A: It’s understandable that you’re shaken and unsure of how to react, considering all you’ve just been through. You’re on the right track, though, in wanting to please God by doing the right thing. How should a Christian react?—Like Christ reacted in similar circumstances. Jesus couldn’t always control what people did to Him, but He could control His reaction and how it affected His spirit—and so can we. Jesus chose to overcome evil with good, and so can we (Romans 12:21).

In His famous Sermon on the Mount, Jesus said, “You have heard that it was said, ‘You shall love your neighbor and hate your enemy.’ But I say to you, love your enemies, bless those who curse you, do good to those who hate you, and pray for those who spitefully use you and persecute you, that you may be sons of your Father in Heaven; for He makes His sun rise on the evil and on the good, and sends rain on the just and on the unjust. For if you love those who love you, what reward have you?” (Matthew 5:43-46).

Later in that same sermon Jesus also explained that we will receive only as much forgiveness and mercy as we show others: “If you forgive men their trespasses, your heavenly Father will also forgive you. But if you do not forgive men their trespasses, neither will your Father forgive your trespasses” (Matthew 6:14-15).

When some of the first Christians suffered wrongdoing, the apostle Peter advised them to follow Jesus’ own example. “When you do good and suffer, if you take it patiently, this is commendable before God. For to this you were called, because Christ also suffered for us, leaving us an example, that you should follow His steps: ‘Who committed no sin, nor was deceit found in His mouth’; who, when He was reviled, did not revile in return; when He suffered, He did not threaten, but committed Himself to Him who judges righteously” (1 Peter 2:20-23).

Those who become bitter, yield to vengeful impulses, and try to make someone else “pay” for their hurt often never pull out of their own negative emotions.
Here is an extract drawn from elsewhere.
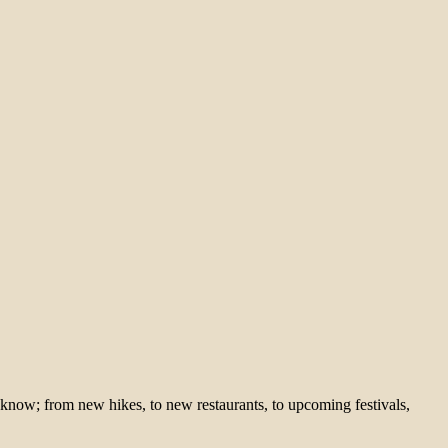
 know; from new hikes, to new restaurants, to upcoming festivals,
They take matters into their own hands instead of trusting God to right the wrongs, and usually end up making an even bigger mess of things. Instead of the satisfaction and surcease from pain they hope to gain, they wind up remorseful and in great need of forgiveness themselves. But those who put matters in God’s hands and trust Him to make things right in His time, those who forgive and forget, find “the peace of God, which surpasses all understanding” (Philippians 4:7). Choose to forgive, rather than seek revenge.